§ Required work
Consider the material that follows. How many of its lines contain "Foundations"? Reply with the number alone.

-------- Provided information --------

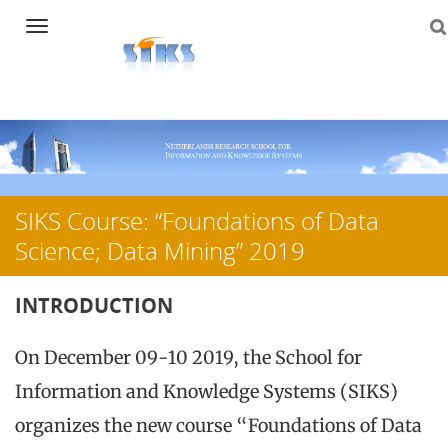
Navigation
Skip
to
content
SIKS Course: “Foundations of Data
Science; Data Mining” 2019
INTRODUCTION
On December 09-10 2019, the School for
Information and Knowledge Systems (SIKS)
organizes the new course “Foundations of Data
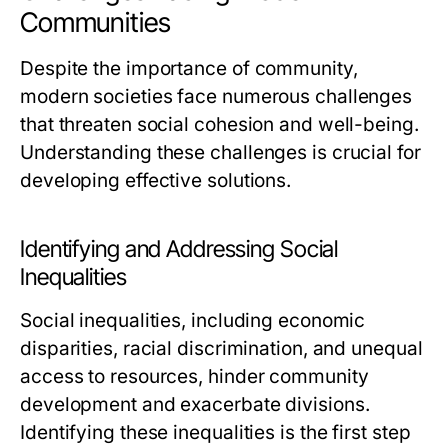
Communities
Despite the importance of community,
modern societies face numerous challenges
that threaten social cohesion and well-being.
Understanding these challenges is crucial for
developing effective solutions.
Identifying and Addressing Social
Inequalities
Social inequalities, including economic
disparities, racial discrimination, and unequal
access to resources, hinder community
development and exacerbate divisions.
Identifying these inequalities is the first step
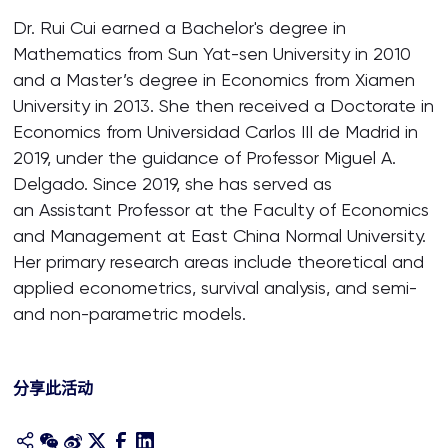
Dr. Rui Cui earned a Bachelor's degree in
Mathematics from Sun Yat-sen University in 2010
and a Master’s degree in Economics from Xiamen
University in 2013. She then received a Doctorate in
Economics from Universidad Carlos III de Madrid in
2019, under the guidance of Professor Miguel A.
Delgado. Since 2019, she has served as
an Assistant Professor at the Faculty of Economics
and Management at East China Normal University.
Her primary research areas include theoretical and
applied econometrics, survival analysis, and semi-
and non-parametric models.
分享此活动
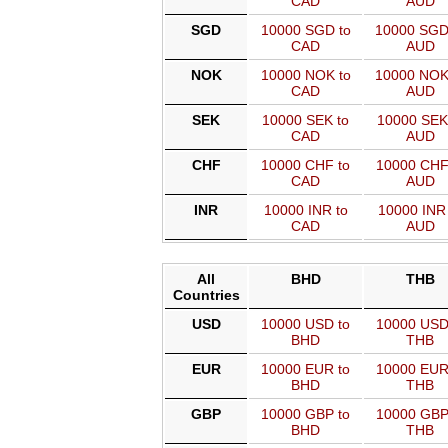
CAD
AUD
SGD
10000 SGD to
10000 SGD
CAD
AUD
NOK
10000 NOK to
10000 NOK
CAD
AUD
SEK
10000 SEK to
10000 SEK
CAD
AUD
CHF
10000 CHF to
10000 CHF
CAD
AUD
INR
10000 INR to
10000 INR 
CAD
AUD
All
BHD
THB
Countries
USD
10000 USD to
10000 USD
BHD
THB
EUR
10000 EUR to
10000 EUR
BHD
THB
GBP
10000 GBP to
10000 GBP
BHD
THB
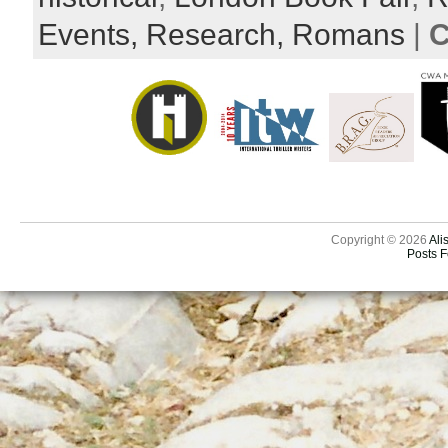
Events,
Research,
Romans
|
C
Copyright © 2026
Ali
Posts 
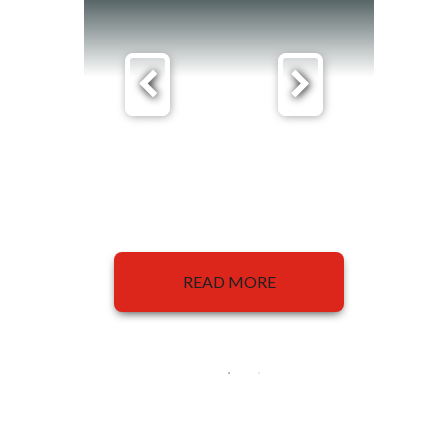
READ MORE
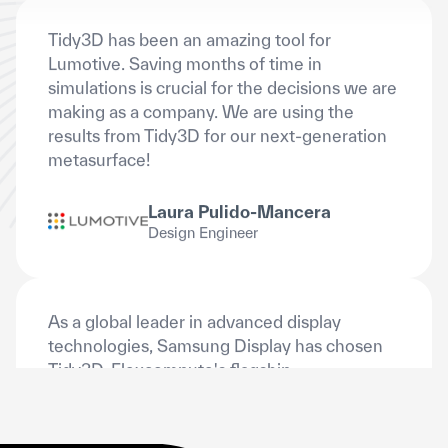
Lumotive. Saving months of time in
simulations is crucial for the decisions we are
making as a company. We are using the
results from Tidy3D for our next-generation
metasurface!
Laura Pulido-Mancera
Design Engineer
As a global leader in advanced display
technologies, Samsung Display has chosen
Tidy3D, Flexcompute's flagship
electromagnetic simulation platform, to
power its next-generation optical display
simulations and analyses.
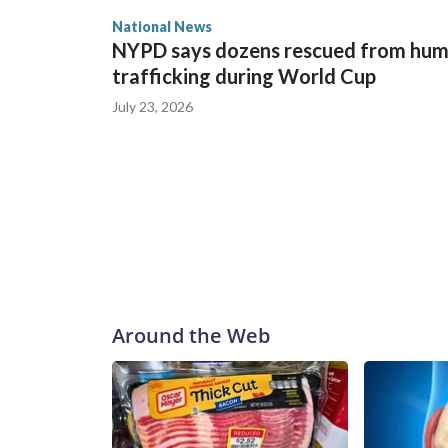
National News
NYPD says dozens rescued from hu
trafficking during World Cup
July 23, 2026
Around the Web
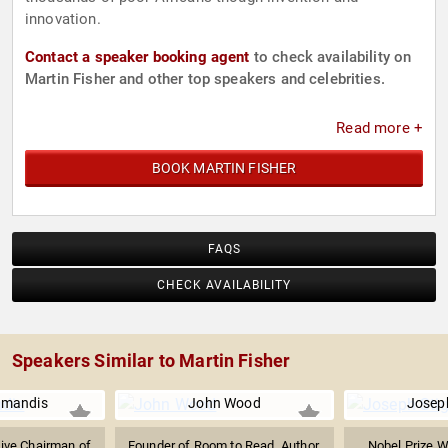
innovation.
Contact a speaker booking agent
to check availability on
Martin Fisher and other top speakers and celebrities.
Read more +
BOOK MARTIN FISHER
FAQS
CHECK AVAILABILITY
Speakers Similar to Martin Fisher
amandis
John Wood
Joseph
ive Chairman of
Founder of Room to Read, Author,
Nobel Prize W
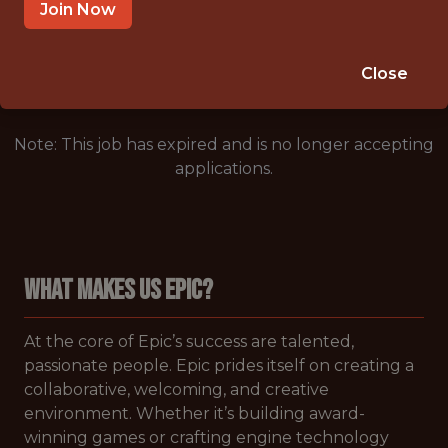
LONDON,ENGLAND,UNITED KINGDOM
Join Now
🥅 SPORTS
DS/ML/AI
Close
Note: This job has expired and is no longer accepting
applications.
WHAT MAKES US EPIC?
At the core of Epic’s success are talented,
passionate people. Epic prides itself on creating a
collaborative, welcoming, and creative
environment. Whether it’s building award-
winning games or crafting engine technology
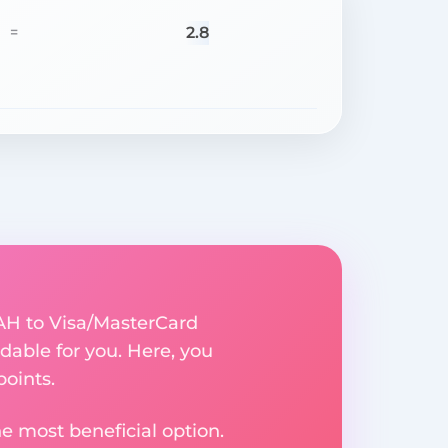
2.8
=
UAH to Visa/MasterCard
able for you. Here, you
points.
e most beneficial option.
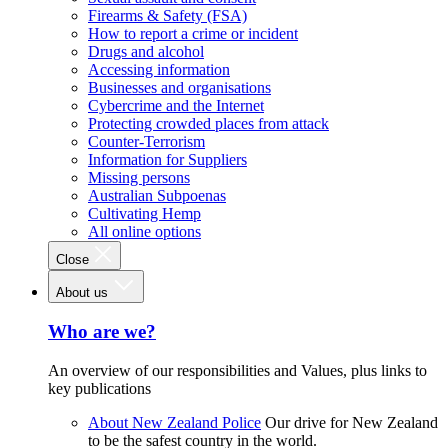
Firearms & Safety (FSA)
How to report a crime or incident
Drugs and alcohol
Accessing information
Businesses and organisations
Cybercrime and the Internet
Protecting crowded places from attack
Counter-Terrorism
Information for Suppliers
Missing persons
Australian Subpoenas
Cultivating Hemp
All online options
Close
About us
Who are we?
An overview of our responsibilities and Values, plus links to
key publications
About New Zealand Police
Our drive for New Zealand
to be the safest country in the world.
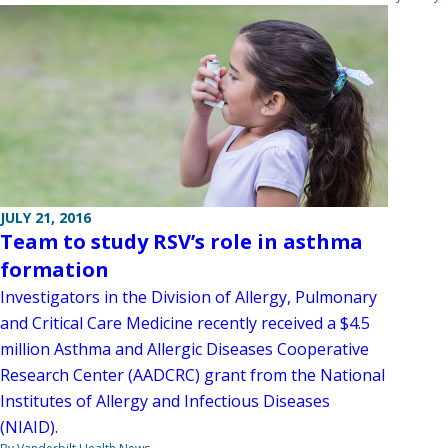
JULY 21, 2016
Team to study RSV’s role in asthma
formation
Investigators in the Division of Allergy, Pulmonary
and Critical Care Medicine recently received a $4.5
million Asthma and Allergic Diseases Cooperative
Research Center (AADCRC) grant from the National
Institutes of Allergy and Infectious Diseases
(NIAID).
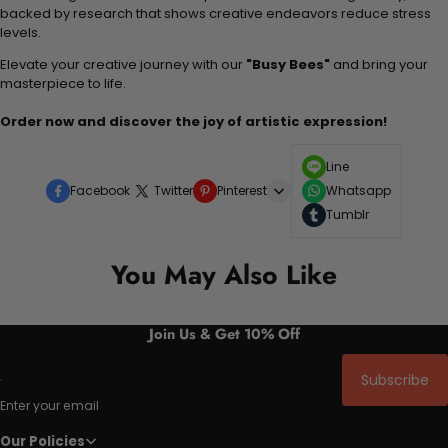
backed by research that shows creative endeavors reduce stress
levels.
Elevate your creative journey with our
"Busy Bees"
and bring your
masterpiece to life.
Order now and discover the joy of artistic expression!
Line
Facebook
Twitter
Pinterest
Whatsapp
Tumblr
You May Also Like
Join Us & Get 10% Off
Subscribe
Enter your email
Our Policies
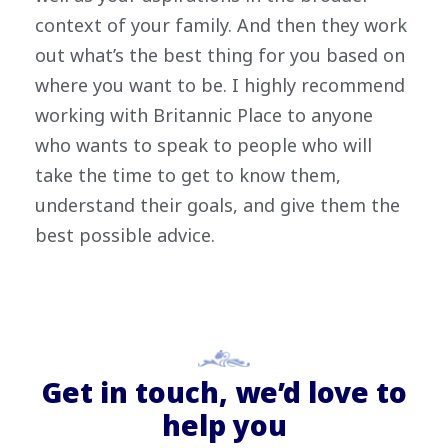
context of your family. And then they work
out what’s the best thing for you based on
where you want to be. I highly recommend
working with Britannic Place to anyone
who wants to speak to people who will
take the time to get to know them,
understand their goals, and give them the
best possible advice.
Get in touch, we’d love to
help you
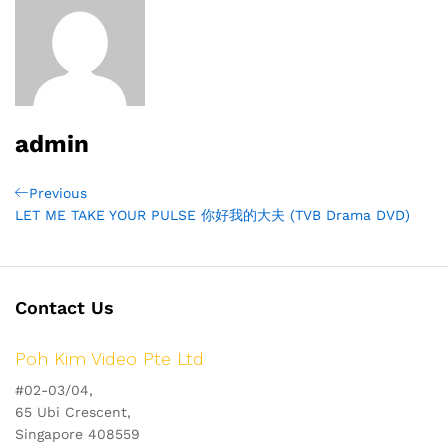
admin
Post
Previous
Previous
Post
LET ME TAKE YOUR PULSE 你好我的大夫 (TVB Drama DVD)
navigation
Contact Us
Poh Kim Video Pte Ltd
#02-03/04,
65 Ubi Crescent,
Singapore 408559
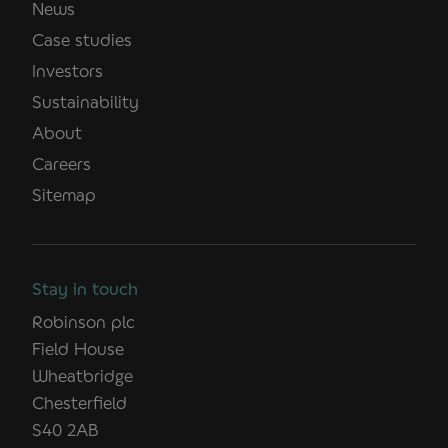
News
Case studies
Investors
Sustainability
About
Careers
Sitemap
Stay in touch
Robinson plc
Field House
Wheatbridge
Chesterfield
S40 2AB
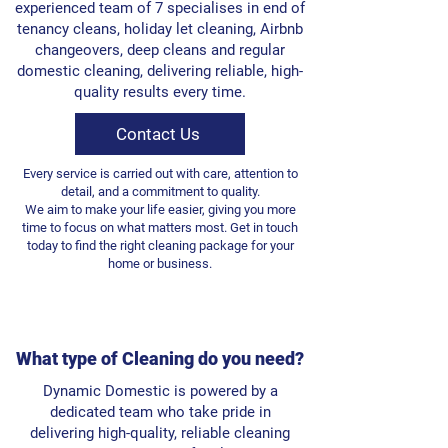
experienced team of 7 specialises in end of
tenancy cleans, holiday let cleaning, Airbnb
changeovers, deep cleans and regular
domestic cleaning, delivering reliable, high-
quality results every time.
Contact Us
Every service is carried out with care, attention to
detail, and a commitment to quality.
We aim to make your life easier, giving you more
time to focus on what matters most. Get in touch
today to find the right cleaning package for your
home or business.
What type of Cleaning do you need?
Dynamic Domestic is powered by a
dedicated team who take pride in
delivering high-quality, reliable cleaning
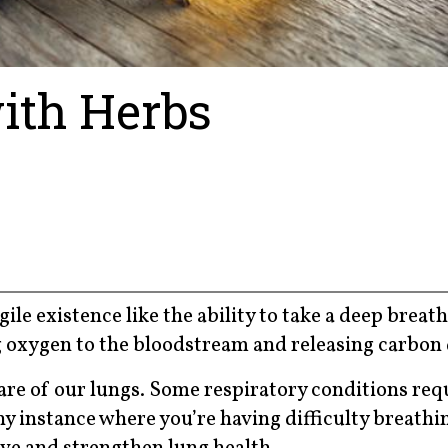
ith Herbs
le existence like the ability to take a deep breath
ng oxygen to the bloodstream and releasing carbon 
re of our lungs. Some respiratory conditions req
y instance where you’re having difficulty breathin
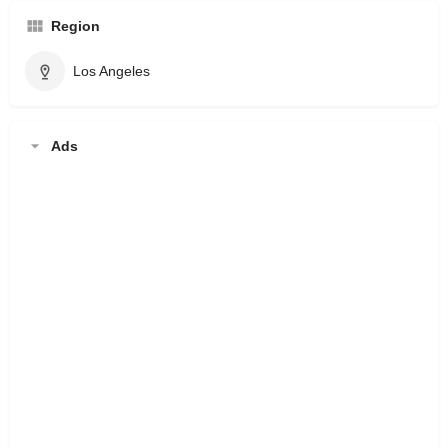
Region
Los Angeles
Ads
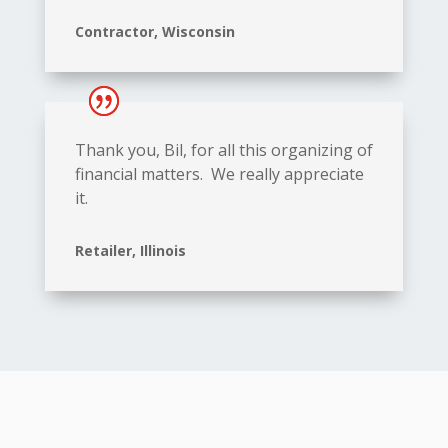
Contractor, Wisconsin
Thank you, Bil, for all this organizing of
financial matters. We really appreciate
it.
Retailer, Illinois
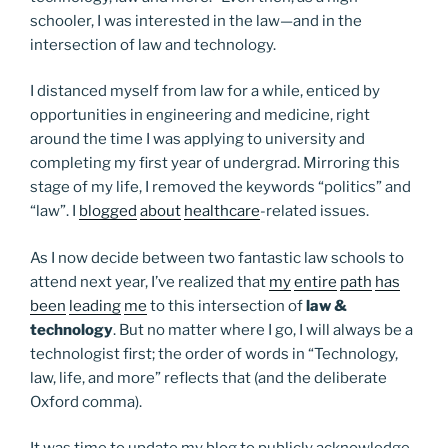
schooler, I was interested in the law—and in the
intersection of law and technology.
I distanced myself from law for a while, enticed by
opportunities in engineering and medicine, right
around the time I was applying to university and
completing my first year of undergrad. Mirroring this
stage of my life, I removed the keywords “politics” and
“law”. I
blogged
about
healthcare
-related issues.
As I now decide between two fantastic law schools to
attend next year, I’ve realized that
my
entire
path
has
been
leading
me
to this intersection of
law &
technology
. But no matter where I go, I will always be a
technologist first; the order of words in “Technology,
law, life, and more” reflects that (and the deliberate
Oxford comma).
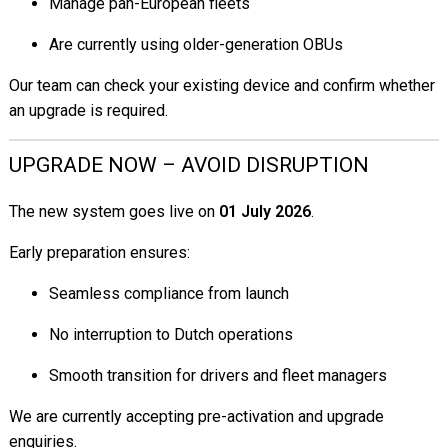
Manage pan-European fleets
Are currently using older-generation OBUs
Our team can check your existing device and confirm whether
an upgrade is required.
UPGRADE NOW – AVOID DISRUPTION
The new system goes live on
01 July 2026
.
Early preparation ensures:
Seamless compliance from launch
No interruption to Dutch operations
Smooth transition for drivers and fleet managers
We are currently accepting pre-activation and upgrade
enquiries.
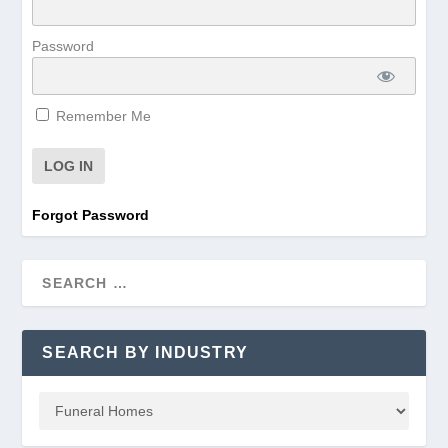
Password
Remember Me
Forgot Password
SEARCH BY INDUSTRY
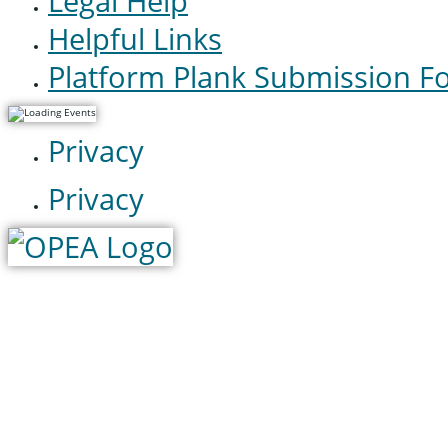
Legal Help
Helpful Links
Platform Plank Submission F
Privacy
Privacy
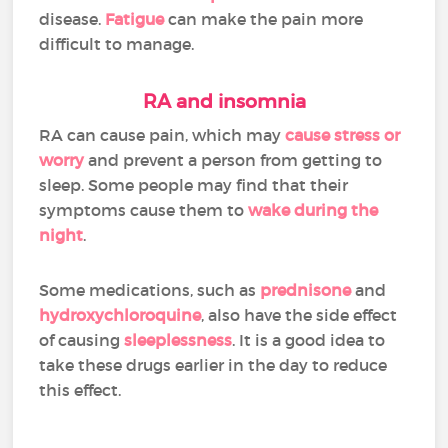
disease.
Fatigue
can make the pain more
difficult to manage.
RA and insomnia
RA can cause pain, which may
cause stress or
worry
and prevent a person from getting to
sleep. Some people may find that their
symptoms cause them to
wake during the
night
.
Some medications, such as
prednisone
and
hydroxychloroquine
, also have the side effect
of causing
sleeplessness
. It is a good idea to
take these drugs earlier in the day to reduce
this effect.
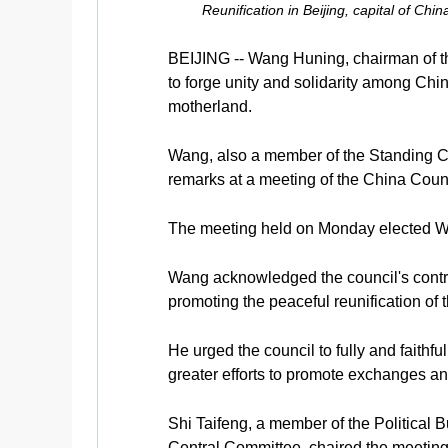
Reunification in Beijing, capital of C
BEIJING -- Wang Huning, chairman of the
to forge unity and solidarity among Ch
motherland.
Wang, also a member of the Standing C
remarks at a meeting of the China Counc
The meeting held on Monday elected Wan
Wang acknowledged the council's contrib
promoting the peaceful reunification of 
He urged the council to fully and faithf
greater efforts to promote exchanges and
Shi Taifeng, a member of the Political
Central Committee, chaired the meeting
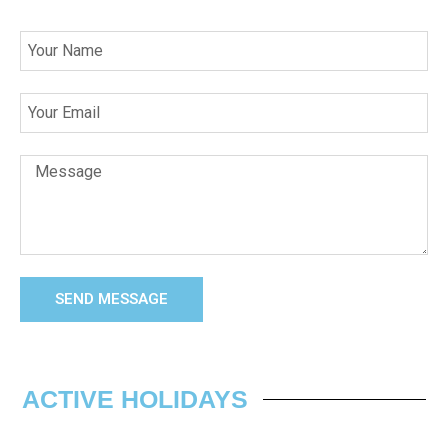
SEND MESSAGE
ACTIVE HOLIDAYS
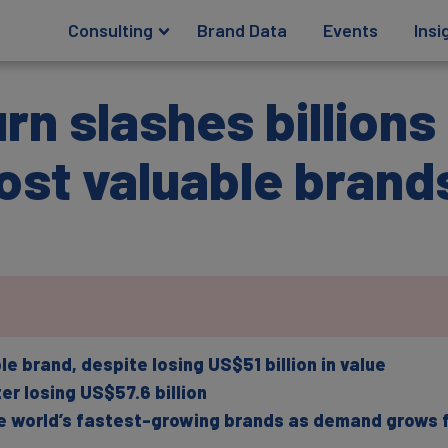
Consulting
Brand Data
Events
Insi
n slashes billions
ost valuable brand
brand, despite losing US$51 billion in value
r losing US$57.6 billion
world’s fastest-growing brands as demand grows fo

--------

§ The answer
2